Mientras otros planeaban fugarse y soñaban con la libertad, Tommy aprendía leyes.
Los viernes por la mañana, Tommy sobornaba a un guardia con un par de cigarrillos para que lo llevara al recinto de los aviadores británicos, donde se reunía con el teniente coronel Phillip Pryce y el teniente Hugh Renaday. Pryce era un hombre de edad avanzada, uno de los más viejos de los dos recintos. Era delgado, tenía el pelo canoso, la piel cetrina y una voz aflautada. Siempre parecía estar peleando, con la nariz enrojecida y sorbiéndose los mocos, como si sufriera un resfriado o un virus que amenazaba con degenerar en una neumonía, al margen del clima.

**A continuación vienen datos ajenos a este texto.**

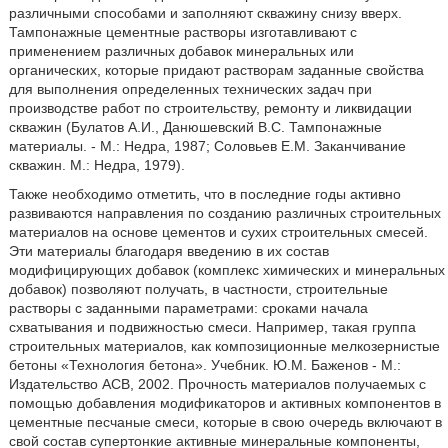
различными способами и заполняют скважину снизу вверх.
Тампонажные цементные растворы изготавливают с
применением различных добавок минеральных или
органических, которые придают растворам заданные свойства
для выполнения определенных технических задач при
производстве работ по строительству, ремонту и ликвидации
скважин (Булатов А.И., Данюшевский B.C. Тампонажные
материалы. - М.: Недра, 1987; Соловьев Е.М. Заканчивание
скважин. М.: Недра, 1979).
Также необходимо отметить, что в последние годы активно
развиваются направления по созданию различных строительных
материалов на основе цементов и сухих строительных смесей.
Эти материалы благодаря введению в их состав
модифицирующих добавок (комплекс химических и минеральных
добавок) позволяют получать, в частности, строительные
растворы с заданными параметрами: сроками начала
схватывания и подвижностью смеси. Например, такая группа
строительных материалов, как композиционные мелкозернистые
бетоны «Технология бетона». Учебник. Ю.М. Баженов - М.:
Издательство АСВ, 2002. Прочность материалов получаемых с
помощью добавления модификаторов и активных компонентов в
цементные песчаные смеси, которые в свою очередь включают в
свой состав супертонкие активные минеральные компоненты,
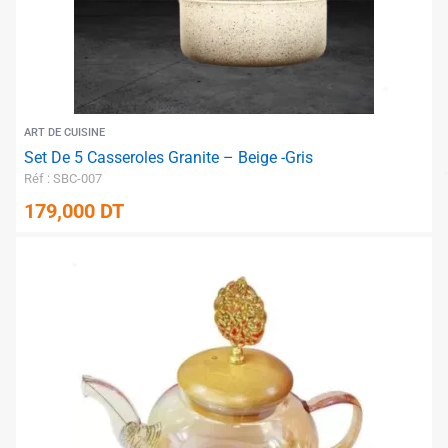
✱
✱
ART DE CUISINE
Set De 5 Casseroles Granite – Beige -Gris
Réf : SBC-007
179,000
DT
✱
✱
✱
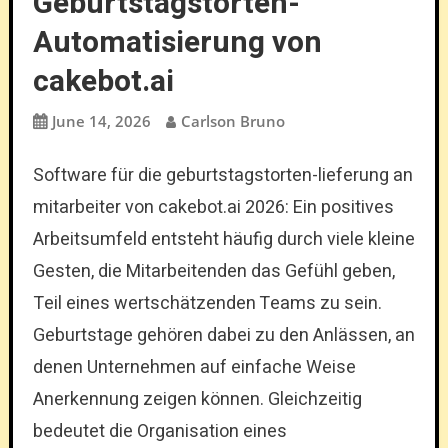
Geburtstagstorten-
Automatisierung von
cakebot.ai
June 14, 2026
Carlson Bruno
Software für die geburtstagstorten-lieferung an
mitarbeiter von cakebot.ai 2026: Ein positives
Arbeitsumfeld entsteht häufig durch viele kleine
Gesten, die Mitarbeitenden das Gefühl geben,
Teil eines wertschätzenden Teams zu sein.
Geburtstage gehören dabei zu den Anlässen, an
denen Unternehmen auf einfache Weise
Anerkennung zeigen können. Gleichzeitig
bedeutet die Organisation eines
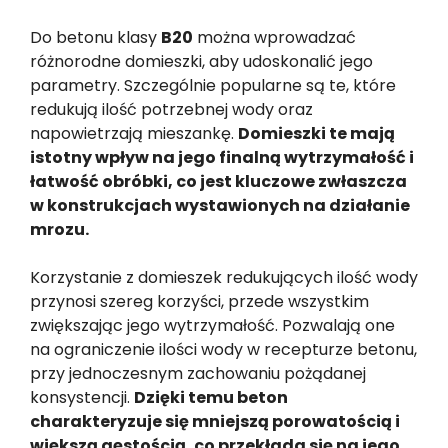
Do betonu klasy
B20
można wprowadzać
różnorodne domieszki, aby udoskonalić jego
parametry. Szczególnie popularne są te, które
redukują ilość potrzebnej wody oraz
napowietrzają mieszankę.
Domieszki te mają
istotny wpływ na jego finalną wytrzymałość i
łatwość obróbki, co jest kluczowe zwłaszcza
w konstrukcjach wystawionych na działanie
mrozu.
Korzystanie z domieszek redukujących ilość wody
przynosi szereg korzyści, przede wszystkim
zwiększając jego wytrzymałość. Pozwalają one
na ograniczenie ilości wody w recepturze betonu,
przy jednoczesnym zachowaniu pożądanej
konsystencji.
Dzięki temu beton
charakteryzuje się mniejszą porowatością i
większą gęstością, co przekłada się na jego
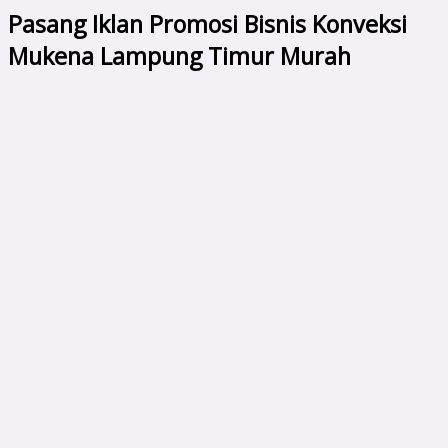
Pasang Iklan Promosi Bisnis Konveksi
Mukena Lampung Timur Murah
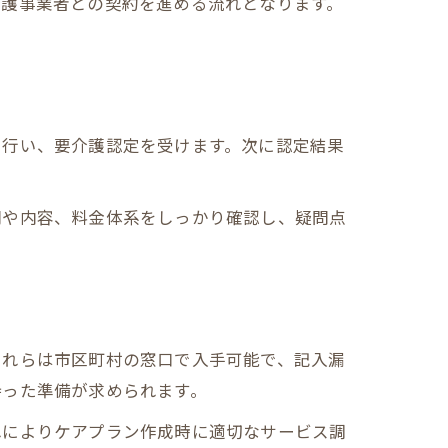
介護事業者との契約を進める流れとなります。
を行い、要介護認定を受けます。次に認定結果
間や内容、料金体系をしっかり確認し、疑問点
これらは市区町村の窓口で入手可能で、記入漏
持った準備が求められます。
れによりケアプラン作成時に適切なサービス調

Antes de la guerra, Pryce había sido un reputado abogado, miembro de un antiguo y venerable bufete londinense. Su compañero de cuarto en el Stalag Luft 13, Hugh Renaday, tenía la mitad de años que él, sólo uno o dos más que Tommy, y lucía un poblado bigote. Ambos hombres habían sido capturados juntos cuando su bombardero Blenheim fue derribado en Holanda. Pryce solía declarar, en tono aristocrático y agudo, que era un gran error que él estuviera en el Stalag Luft 13, pues éste era un lugar para hombres jóvenes. El motivo era que se había cansado de enviar a hombres a cumplir misiones peligrosas que les costaban la vida, de modo que una noche, contraviniendo órdenes expresas de su superior, había ocupado el lugar del artillero en la torreta del Blenheim.
– Fue una mala elección -decía entre dientes.
Renaday, un hombre de complexión recia como un roble, aunque la dieta del campo había eliminado varios kilos de su cuerpo de jugador de rugby, contestaba:
– Ya, pero ¿quién quiere morirse en la cama en su casa?
A lo que Pryce replicaba:
– Mi querido chico, todo el mundo. Los jóvenes necesitáis la perspectiva que proporciona la edad.
Renaday era un rudo canadiense. Antes de la guerra había trabajado como investigador criminal para la policía provincial de Manitoba. Una semana después de alistarse en las fuerzas aéreas de Canadá, le habían comunicado que su solicitud de ingreso en la Policía Montada había sido aceptada. Enfrentado al dilema de seguir la carrera que siempre había soñado o permanecer en las fuerzas aéreas, Renaday había decidido a regañadientes posponer su cita con la Policía Montada. Siempre concluía su conversación con Pryce afirmando:
– Hablas como un viejo.
Los viernes, los tres hombres se reunían para hablar de leyes. Renaday mantenía una actitud propia de un policía, directa, sin ambages, ateniéndose a los datos, buscando sin excepción la posición más estricta. Pryce, por el contrario, era un maestro de la sutileza. Le gustaba perorar sobre la aristocracia del conflicto, la nobleza de las distinciones entre los hechos y la ley. Por lo general, Tommy Hart servía de puente entre ambos, discurriendo entre los arrebatos intelectuales del anciano y el insistente pragmatismo del joven. Era parte de su formación, sostenía.